À son tour, elle avait compris. Elle n’avait ni la douceur ni la timidité d’une colombe. Elle entre en fureur. Eh ! quoi, il avait donc sur elle de méprisables et criminels desseins ! Il a souillé de ses désirs impurs une fille de Sion ! Pour qui l’avait-il prise ? Elle le traite de serpent dont la morsure donne la mort éternelle ; elle s’étonne que Dieu ne l’ait pas étendu raide à ses pieds. Il se replie, se retire en bon ordre, comme il avait fait devant Masséna, et en s’excusant de son mieux, il déclare à sa chère miss J… qu’il est désolé d’avoir pu lui déplaire, il proteste à plusieurs reprises qu’il respecte infiniment sa personne et ses vertus ; mais il ajoute : « Que dirait-on de moi, si à l’âge de soixante-dix ans bientôt, j’allais épouser une jeune femme dont je pourrais être le grand-père ? »

Les hommes les plus avisés, les plus circonspects font des fautes ; le duc de Wellington a payé la sienne, sans songer un moment à nier sa dette. Dix-sept ans durant, miss J… va le bombarder de ses lettres. Il les reçoit, il les lit et se croit tenu d’en accuser réception ; elle pourra se vanter un jour qu’il lui a écrit jusqu’à 390 billets. La plupart, il est vrai, sont fort courts ; en revanche, les homélies qu’elle lui adresse et qu’elle hérisse de citations bibliques sont interminables ; quelques-unes ont dix-neuf pages, et le style n’en était point onctueux. Qu’elle écrivît ou discourût, son éloquence se distinguait par une redoutable sécheresse ; on croyait entendre mugir ce simoun qui jaunit les feuilles, tue les fleurs et fait taire les oiseaux. Le duc la supplie en vain d’être un peu moins prolixe ; il lui représente humblement que l’Administration des postes taxe d’office les excédens de poids, que ses lettres lui reviennent fort cher ; son bourreau ne tient aucun compte de ses doléances. Non contente de l’assassiner de ses volumineuses épîtres, elle lui envoie des hymnes, des prières, des livres de piété, de petits traités édifians. Il se résigne à accepter les missives, il proteste contre les paquets. Jusqu’à la fin, il en recevra. Le moyen de faire entendre raison à une inspirée ? C’est Dieu qui ordonne, elle obéit. Pourquoi donc lui a-t-il dit un jour qu’il l’aimait ? pourquoi lui a-t-il demandé si elle voulait être à lui pour toujours ? Il a péché, il expie, mais il n’épousera pas.

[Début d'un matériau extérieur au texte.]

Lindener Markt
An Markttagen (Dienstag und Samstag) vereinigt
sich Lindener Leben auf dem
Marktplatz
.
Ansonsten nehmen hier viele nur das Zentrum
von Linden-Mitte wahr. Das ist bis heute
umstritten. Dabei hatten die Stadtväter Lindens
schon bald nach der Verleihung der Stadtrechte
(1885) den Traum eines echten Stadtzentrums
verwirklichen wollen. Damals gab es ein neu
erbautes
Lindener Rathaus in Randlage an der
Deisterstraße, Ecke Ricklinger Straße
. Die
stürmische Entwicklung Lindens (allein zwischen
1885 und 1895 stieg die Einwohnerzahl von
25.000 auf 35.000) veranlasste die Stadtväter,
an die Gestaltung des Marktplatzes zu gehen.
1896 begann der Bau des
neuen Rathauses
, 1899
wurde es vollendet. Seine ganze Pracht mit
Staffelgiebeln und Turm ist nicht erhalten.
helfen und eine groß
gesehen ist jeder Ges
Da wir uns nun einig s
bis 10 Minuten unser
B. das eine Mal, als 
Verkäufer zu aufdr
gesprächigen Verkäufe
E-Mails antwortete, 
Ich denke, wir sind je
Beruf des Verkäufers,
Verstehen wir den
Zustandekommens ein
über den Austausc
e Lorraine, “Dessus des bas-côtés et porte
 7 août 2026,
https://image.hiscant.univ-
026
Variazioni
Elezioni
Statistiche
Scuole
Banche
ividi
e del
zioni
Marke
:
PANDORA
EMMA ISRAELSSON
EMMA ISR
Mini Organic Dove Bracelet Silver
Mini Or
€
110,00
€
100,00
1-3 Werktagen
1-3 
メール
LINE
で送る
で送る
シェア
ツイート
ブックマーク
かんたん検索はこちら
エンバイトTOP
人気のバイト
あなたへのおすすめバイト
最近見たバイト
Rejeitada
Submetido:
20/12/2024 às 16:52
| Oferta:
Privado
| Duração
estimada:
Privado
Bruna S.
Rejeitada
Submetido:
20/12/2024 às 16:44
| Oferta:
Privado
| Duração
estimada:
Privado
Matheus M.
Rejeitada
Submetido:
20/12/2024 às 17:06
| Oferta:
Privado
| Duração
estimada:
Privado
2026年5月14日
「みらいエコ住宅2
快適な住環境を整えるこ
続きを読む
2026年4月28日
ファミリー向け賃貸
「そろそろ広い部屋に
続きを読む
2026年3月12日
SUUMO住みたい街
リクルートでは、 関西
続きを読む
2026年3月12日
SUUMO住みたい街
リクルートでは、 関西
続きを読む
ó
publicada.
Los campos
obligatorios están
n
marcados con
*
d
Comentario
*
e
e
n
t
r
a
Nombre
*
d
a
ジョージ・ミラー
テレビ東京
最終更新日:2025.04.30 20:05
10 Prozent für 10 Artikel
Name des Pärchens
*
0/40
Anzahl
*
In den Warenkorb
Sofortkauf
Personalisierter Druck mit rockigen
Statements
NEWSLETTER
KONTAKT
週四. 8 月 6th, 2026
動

Ajoutez que miss J… était la personne du monde la plus irritable, la plus colérique, que cet ange était aussi susceptible qu’un démon. Elle se choque, se fâche de tout. Il a eu l’imprudence de lui confesser qu’il brûlait ses lettres. Elle lui remontre que c’est un crime de brûler des sermons écrits pour son bonheur éternel. Cette fois, il tient bon.